Epigenetic regulation of pathogenic B cells in SLE
B cells are the cells that make antibodies. Some of them make autoantibodies , which target own tissue for immune response. In healthy people, those cells that make autoantibodies are destroyed. But in lupus and other autoimmune disorders they are not, so the autoantibodies they make interfere with the body’s own tissues. Dr. Sanz studies how and why they are able to thrive in people with lupus. He has found that even at a very early phase in their development, these B cells already have lupus-specific genetic changes that allow them to continue growing when they should be destroyed. This is especially true in African Americans with severe lupus. Dr. Sanz plans to use the Distinguished Innovator Award to further probe the genetic pathways that allow these misguided B cells to mature in lupus patients. This work should help researchers develop more personalized therapies and will build on Dr. Sanz’s earlier research in which he showed that a drug that eliminates B cells can be effective in treating lupus.
What this study means for people with lupus:
“Determining how B cells that make autoantibodies thrive in lupus patients, and in different ethnic and clinical subsets of patients, will help us devise more personalized and effective therapeutics,” said Dr. Sanz.

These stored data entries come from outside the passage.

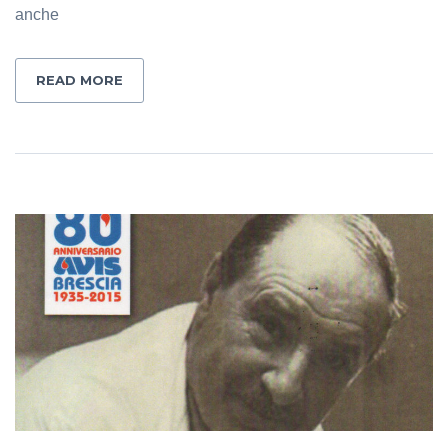
anche
READ MORE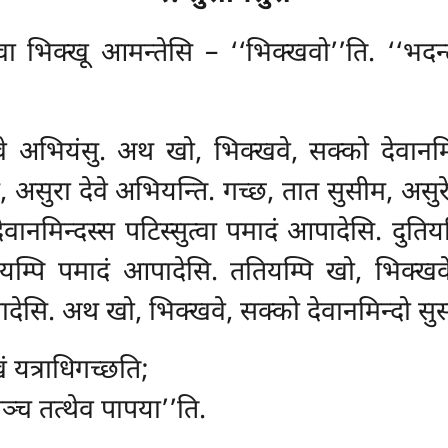
वा भिक्खू आमन्तेसि – ‘‘भिक्खवो’’ति. ‘‘भदन्त
 देवे अभियंसु. अथ खो, भिक्खवे, सक्को देवानम
, असुरा देवे अभियन्ति. गच्छ, तात सुसीम, असुरे 
ेवानमिन्दस्स पटिस्सुत्वा पमादं आपादेसि. दुतिय
ियम्पि पमादं आपादेसि. ततियम्पि खो, भिक्खवे, 
ेसि. अथ खो, भिक्खवे, सक्को देवानमिन्दो सुसी
ं यत्राधिगच्छति;
ञ्च तत्थेव पापया’’ति.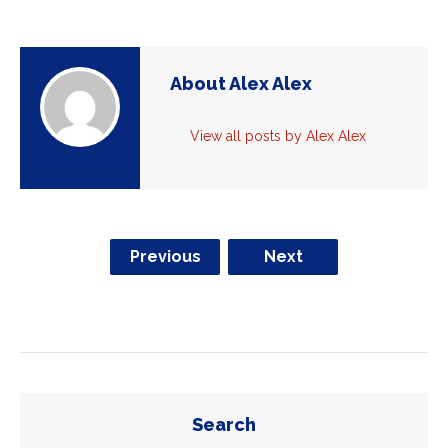
About Alex Alex
View all posts by Alex Alex
Previous
Next
Search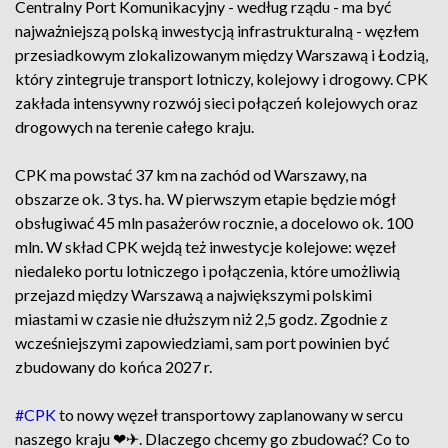
Centralny Port Komunikacyjny - według rządu - ma być
najważniejszą polską inwestycją infrastrukturalną - węzłem
przesiadkowym zlokalizowanym między Warszawą i Łodzią,
który zintegruje transport lotniczy, kolejowy i drogowy. CPK
zakłada intensywny rozwój sieci połączeń kolejowych oraz
drogowych na terenie całego kraju.
CPK ma powstać 37 km na zachód od Warszawy, na
obszarze ok. 3 tys. ha. W pierwszym etapie będzie mógł
obsługiwać 45 mln pasażerów rocznie, a docelowo ok. 100
mln. W skład CPK wejdą też inwestycje kolejowe: węzeł
niedaleko portu lotniczego i połączenia, które umożliwią
przejazd między Warszawą a największymi polskimi
miastami w czasie nie dłuższym niż 2,5 godz. Zgodnie z
wcześniejszymi zapowiedziami, sam port powinien być
zbudowany do końca 2027 r.
#CPK
to nowy węzeł transportowy zaplanowany w sercu
naszego kraju ❤✈. Dlaczego chcemy go zbudować? Co to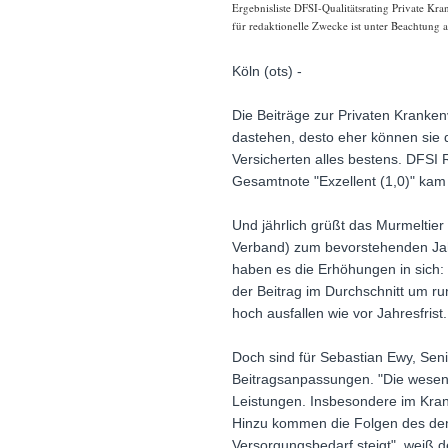
Ergebnisliste DFSI-Qualitätsrating Private Kr
für redaktionelle Zwecke ist unter Beachtung 
Köln (ots) -
Die Beiträge zur Privaten Kranken
dastehen, desto eher können sie di
Versicherten alles bestens. DFSI 
Gesamtnote "Exzellent (1,0)" kam 
Und jährlich grüßt das Murmeltier
Verband) zum bevorstehenden Jahr
haben es die Erhöhungen in sich: 
der Beitrag im Durchschnitt um ru
hoch ausfallen wie vor Jahresfrist.
Doch sind für Sebastian Ewy, Seni
Beitragsanpassungen. "Die wesent
Leistungen. Insbesondere im Kran
Hinzu kommen die Folgen des demo
Versorgungsbedarf steigt", weiß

SLE is a disease of B cell hyperactivity with generation of multiple autoantibodies that mediate tissue damage through diverse mechanisms. Physiologically, the danger of a pro-autoimmune B cell compartment is avoided by efficient enforcement of B cell tolerance and purging or inactivation of autoreactive B cells of pathogenic potential. Accordingly, the establishment of a mature pro-autoimmune B cell compartment is a critical step in SLE pathogenesis. While the presence of this compartment is well recognized, the mechanisms leading to its establishment and its subsequent activation remain poorly understood. Taking advantage of our description of the key cellular players in the peripheral B cell compartment of SLE patients, we have begun to unravel the molecular networks underpinning the dysregulation of Lupus B cells. In particular, we have demonstrated that resting naïve B cells are already imprinted with a disease-related epigenetic program that primes these cells to vigorously differentiate into effector B cells through an extrafollicular pathway, particularly in African American patients with severe SLE. In this project, we will apply state-of-the-art single cell technology and computational tools to elucidate the molecular underpinnings of abnormal B cell development and activation in SLE, through 3 specific aims: Aim 1. To define the regulome underlying the development of SLE pro-autoimmune B cells Aim 2. To understand the epigenetic regulation of disease-specific autoreactive mature B cells Aim 3. To understand effector B cell pathways in SLE Understanding the specific molecular programs responsible for B cell dysregulation in SLE will be central to developing new classification, prognostic and therapeutic approaches. Moreover, understanding how different ethnic and clinical groups differ in these programs will allow for focused interventions targeted to the appropriate molecular defects within each group, thereby leading to safer and more effective approaches. Specifically, a precise understanding of epigenetic modification will open the door to the use of epigenetic modifiers that could be used to either induce disease remission or more likely and at least equally desirable, to maintain remission and change disease course after B cell depletion and/or prevent disease progression in at-risk patients. Finally, the results expected from our studies should greatly contribute to our ability to define SLE heterogeneity at a cellular and molecular level.